Re: [LSF/MM/BPF TOPIC] Virtual Swap Space

Yosry Ahmed <yosryahmed@xxxxxxxxxx> · Thu, 16 Jan 2025 10:47:39 -0800

On Thu, Jan 16, 2025 at 1:22 AM Nhat Pham <nphamcs@xxxxxxxxx> wrote:
>
> My apologies if I missed any interested party in the cc list -
> hopefully the mailing lists cc's suffice :)
>
> I'd like to (re-)propose the topic of swap abstraction layer for the
> conference, as a continuation of Yosry's proposals at LSFMMBPF 2023
> (see [1], [2], [3]).
>
> (AFAICT, the same idea has been floated by Rik van Riel since at
> least 2011 - see [8]).
>
> I have a working(-ish) prototype, which hopefully will be
> submission-ready soon. For now, I'd like to give the motivation/context
> for the topic, as well as some high level design:

I would obviously be interested in attending this, albeit virtually if
possible. Just sharing some random thoughts below from my cold cache.

>
> I. Motivation
>
> Currently, when an anon page is swapped out, a slot in a backing swap
> device is allocated and stored in the page table entries that refer to
> the original page. This slot is also used as the "key" to find the
> swapped out content, as well as the index to swap data structures, such
> as the swap cache, or the swap cgroup mapping.

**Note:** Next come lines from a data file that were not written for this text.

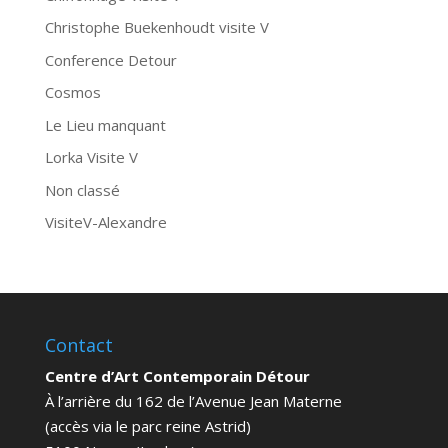
Christophe Buekenhoudt visite V
Conference Detour
Cosmos
Le Lieu manquant
Lorka Visite V
Non classé
VisiteV-Alexandre
Contact
Centre d’Art Contemporain Détour
À l’arrière du 162 de l’Avenue Jean Materne
(accès via le parc reine Astrid)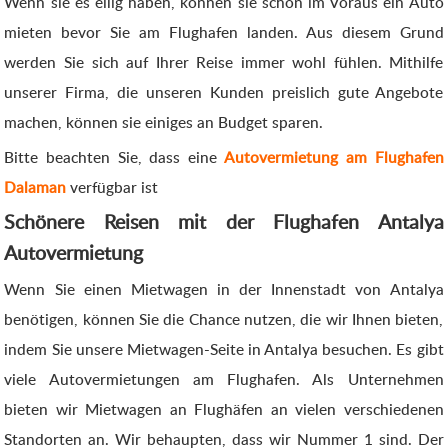
Wenn sie es eilig haben, können sie schon im Voraus ein Auto
mieten bevor Sie am Flughafen landen. Aus diesem Grund
werden Sie sich auf Ihrer Reise immer wohl fühlen. Mithilfe
unserer Firma, die unseren Kunden preislich gute Angebote
machen, können sie einiges an Budget sparen.
Bitte beachten Sie, dass eine
Autovermietung am Flughafen
Dalaman
verfügbar ist
Schönere Reisen mit der Flughafen Antalya
Autovermietung
Wenn Sie einen Mietwagen in der Innenstadt von Antalya
benötigen, können Sie die Chance nutzen, die wir Ihnen bieten,
indem Sie unsere Mietwagen-Seite in Antalya besuchen. Es gibt
viele Autovermietungen am Flughafen. Als Unternehmen
bieten wir Mietwagen an Flughäfen an vielen verschiedenen
Standorten an. Wir behaupten, dass wir Nummer 1 sind. Der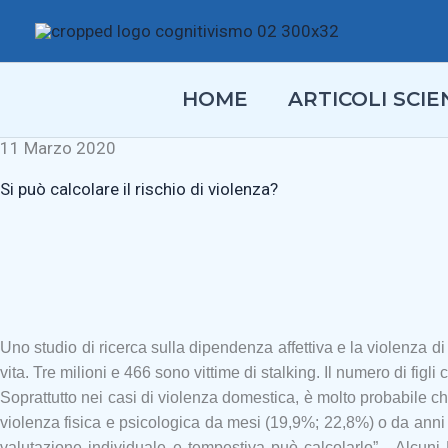
Vai
al
contenuto
HOME
ARTICOLI SCIEN
11 Marzo 2020
Si può calcolare il rischio di violenza?
Uno studio di ricerca sulla dipendenza affettiva e la violenza
vita. Tre milioni e 466 sono vittime di stalking. Il numero di fi
Soprattutto nei casi di violenza domestica, è molto probabile che
violenza fisica e psicologica da mesi (19,9%; 22,8%) o da anni 
valutazione individuale e tempestiva può calcolarlo”. Alcuni P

Tying a swap entry to its
> backing slot in this way is performant and efficient when swap is purely
> just disk space, and swapoff is rare.
>
> However, the advent of many swap optimizations has exposed major
> drawbacks of this design. The first problem is that we occupy a physical
> slot in the swap space, even for pages that are NEVER expected to hit
> the disk: pages compressed and stored in the zswap pool, zero-filled
> pages, or pages rejected by both of these optimizations when zswap
> writeback is disabled. This is the arguably central shortcoming of
> zswap:
> * In deployments when no disk space can be afforded for swap (such as
>   mobile and embedded devices), users cannot adopt zswap, and are forced
>   to use zram. This is confusing for users, and creates extra burdens
>   for developers, having to develop and maintain similar features for
>   two separate swap backends (writeback, cgroup charging, THP support,
>   etc.). For instance, see the discussion in [4].
> * Resource-wise, it is hugely wasteful in terms of disk usage, and
>   limits the memory saving potentials of these optimizations by the
>   static size of the swapfile, especially in high memory systems that
>   can have up to terabytes worth of memory. It also creates significant
>   challenges for users who rely on swap utilization as an early OOM
>   signal.
>
> Another motivation for a swap redesign is to simplify swapoff, which
> is complicated and expensive in the current design. Tight coupling
> between a swap entry and its backing storage means that it requires a
> whole page table walk to update all the page table entries that refer to
> this swap entry, as well as updating all the associated swap data
> structures (swap cache, etc.).
>
>
> II. High Level Design Overview
>
> To fix the aforementioned issues, we need an abstraction that separates
> a swap entry from its physical backing storage. IOW, we need to
> “virtualize” the swap space: swap clients will work with a virtual swap
> slot (that is dynamically allocated on-demand), storing it in page
> table entries, and using it to index into various swap-related data
> structures.
>
> The backing storage is decoupled from this slot, and the newly
> introduced layer will “resolve” the ID to the actual storage, as well
> as cooperating with the swap cache to handle all the required
> synchronization. This layer also manages other metadata of the swap
> entry, such as its lifetime information (swap count), via a dynamically
> allocated per-entry swap descriptor:

Do you plan to allocate one per-folio or per-page? I suppose it's
per-page based on the design, but I am wondering if you explored
having it per-folio. To make it work we'd need to support splitting a
swp_desc, and figuring out which slot or zswap_entry corresponds to a
certain page in a folio.

>
> struct swp_desc {
>         swp_entry_t vswap;
>         union {
>                 swp_slot_t slot;
>                 struct folio *folio;
>                 struct zswap_entry *zswap_entry;
>         };
>         struct rcu_head rcu;
>
>         rwlock_t lock;
>         enum swap_type type;
>
> #ifdef CONFIG_MEMCG
>         atomic_t memcgid;
> #endif
>
>         atomic_t in_swapcache;
>         struct kref refcnt;
>         atomic_t swap_count;
> };

That seems a bit large. I am assuming this is for the purpose of the
prototype and we can reduce its size eventually, right?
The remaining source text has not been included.